Student's t-test
When I was working with bioinformaticians in drug discovery research I’d often hear scientists performing t-test on their data. Often, it’s mentioned with such terms as p-value, rejecting the null hypothesis and significance. Today, I attended a statistics class and learnt how to do it myself.
There are three kinds of t-tests:
- One-sample t-test
- Two-sample t-test (a.k.a independent t-test)
- Paired t-test
One-sample t-test
The one-sample t-test is the simplest and can be used to compare a sample mean against its population mean. The null hypothesis, H0, here is that the sample mean has no difference compared to the population mean.
For example, supposed a factory makes bookshelves that can withstand 40kg of force. Here, the population mean is 40. They’ve been making bookshelves for decades and all these years the mean is 40.

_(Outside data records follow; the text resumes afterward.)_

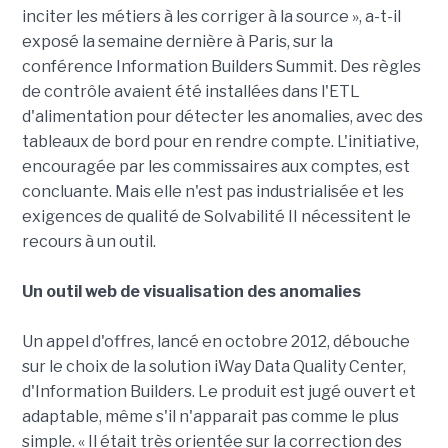
inciter les métiers à les corriger à la source », a-t-il
exposé la semaine dernière à Paris, sur la
conférence Information Builders Summit. Des règles
de contrôle avaient été installées dans l'ETL
d'alimentation pour détecter les anomalies, avec des
tableaux de bord pour en rendre compte. L'initiative,
encouragée par les commissaires aux comptes, est
concluante. Mais elle n'est pas industrialisée et les
exigences de qualité de Solvabilité II nécessitent le
recours à un outil.
Un outil web de visualisation des anomalies
Un appel d'offres, lancé en octobre 2012, débouche
sur le choix de la solution iWay Data Quality Center,
d'Information Builders. Le produit est jugé ouvert et
adaptable, même s'il n'apparait pas comme le plus
simple. « Il était très orientée sur la correction des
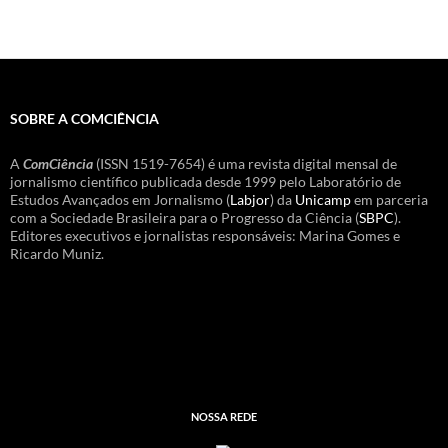
SOBRE A COMCIÊNCIA
A
ComCiência
(ISSN 1519-7654) é uma revista digital mensal de
jornalismo científico publicada desde 1999 pelo Laboratório de
Estudos Avançados em Jornalismo (
Labjor
) da
Unicamp
em parceria
com a Sociedade Brasileira para o Progresso da Ciência (
SBPC
).
Editores executivos e jornalistas responsáveis: Marina Gomes e
Ricardo Muniz.
NOSSA REDE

Recently, the factory employed a new method of manufacturing that’s supposed to increase the strength. The followings are the strengths of a few bookshelves taken at random:
Sample # | Strength |
---|---|
1 | 39.6 |
2 | 40.2 |
3 | 40.9 |
4 | 40.9 |
5 | 41.4 |
6 | 39.8 |
7 | 39.4 |
8 | 41.8 |
9 | 43.6 |
Question: does the new manufacturing method produce significant strength difference compared to the historical average?
Answer: Enter one-sample t-test
I won’t go through the equation here, which can be found on wikipedia. Instead, I’d use R to quickly get the result and interpret it.

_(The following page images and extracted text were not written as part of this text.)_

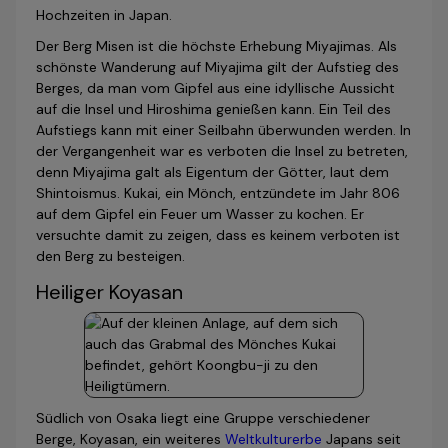
Hochzeiten in Japan.
Der Berg Misen ist die höchste Erhebung Miyajimas. Als
schönste Wanderung auf Miyajima gilt der Aufstieg des
Berges, da man vom Gipfel aus eine idyllische Aussicht
auf die Insel und Hiroshima genießen kann. Ein Teil des
Aufstiegs kann mit einer Seilbahn überwunden werden. In
der Vergangenheit war es verboten die Insel zu betreten,
denn Miyajima galt als Eigentum der Götter, laut dem
Shintoismus. Kukai, ein Mönch, entzündete im Jahr 806
auf dem Gipfel ein Feuer um Wasser zu kochen. Er
versuchte damit zu zeigen, dass es keinem verboten ist
den Berg zu besteigen.
Heiliger Koyasan
Südlich von Osaka liegt eine Gruppe verschiedener
Berge, Koyasan, ein weiteres
Weltkulturerbe
Japans seit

A commonly accepted p-value cutoff is 0.05. If our sample p-value is ≤ 0.05, we reject the null hypothesis. If our sample p-value is > 0.05, we fail to reject the null hypothesis. Here, our one-sample t-test has a p-value of 0.09, so we fail to reject the null hypothesis. In other words, we fail to find a difference between our sample mean and the population mean, and the new manufacturing method does not produce stronger bookshelves.
The new bookshelf strengths can be visualised using a box plot. The way to read box plots will be saved for another article.

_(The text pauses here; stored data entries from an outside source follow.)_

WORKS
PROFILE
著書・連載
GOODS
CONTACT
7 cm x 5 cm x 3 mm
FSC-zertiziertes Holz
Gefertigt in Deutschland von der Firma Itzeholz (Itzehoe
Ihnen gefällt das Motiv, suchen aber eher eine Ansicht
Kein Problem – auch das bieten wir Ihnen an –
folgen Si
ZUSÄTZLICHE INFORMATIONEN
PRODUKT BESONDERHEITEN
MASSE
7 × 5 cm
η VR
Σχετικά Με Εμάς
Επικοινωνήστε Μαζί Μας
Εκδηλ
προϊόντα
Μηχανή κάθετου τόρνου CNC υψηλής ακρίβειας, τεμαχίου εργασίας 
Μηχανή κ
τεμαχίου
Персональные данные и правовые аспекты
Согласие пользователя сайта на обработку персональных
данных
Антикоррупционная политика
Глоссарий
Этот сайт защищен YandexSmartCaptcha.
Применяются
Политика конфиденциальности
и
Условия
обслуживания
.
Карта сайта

Another example could be human intelligence. We know average IQ among a population is 100. Now, if we have a group of people with the following IQ scores, we can similarly perform a one-sample t-test to find if this group of people are cleverer than the population average:
Sample # | IQ |
---|---|
1 | 102 |
2 | 111 |
3 | 108 |
4 | 96 |
5 | 100 |
6 | 104 |
7 | 98 |
8 | 102 |
9 | 116 |
10 | 108 |
The sample p-value is smaller than 0.05, therefore we reject the null hypothesis that there’s no difference between the sample mean and population mean. In other words, there is a difference. This group is people are really cleverer than the population average. Mensa members, perhaps?
Two-sample t-test
When you have two samples from different populations, two-sample t-test can be used to tell if there’s a difference between the populations. For example, if in your chain of supermarkets you place super-vitamin on normal shelves among other vitamin brands in 10 stores, and in a separate 10 stores you place the same super-vitamin on specially-decorated end-of-aisle shelves. Now you can use two-sample t-test to see if placing super-vitamin on end-of-aisle shelves increases sales.
Normal | End-of-aisle |
---|---|
22 | 52 |
34 | 71 |
52 | 76 |
62 | 54 |
30 | 67 |
40 | 83 |
64 | 66 |
84 | 90 |
56 | 77 |
59 | 84 |
As we can see, the two-sample t-test p-value is much smaller than 0.05, therefore we reject the null hypothesis. In other words, there is a significant difference between the means of normal shelves vs special end-of-aisle shelves.
Paired t-test
Supposed a stock investor wants to find out if there is a significant difference in companies’ P/E ratio between two years. Paired t-test can be used to test the data like so:
Company | Year1 | Year2 |
---|---|---|
1 | 8.9 | 12.7 |
2 | 38.1 | 45.4 |
3 | 43.0 | 10.0 |
4 | 34.0 | 27.2 |
5 | 34.5 | 22.8 |
6 | 15.2 | 24.1 |
7 | 20.3 | 32.3 |
8 | 19.9 | 40.1 |
9 | 61.9 | 106.5 |
The p-value is > 0.05, therefore we failed to reject the null hypothesis. In other words, there is no significant difference between the P/E ratios in the 2 years across the 9 companies. Other uses of paired t-test include tumour size difference before and after drug treatment in the same patient.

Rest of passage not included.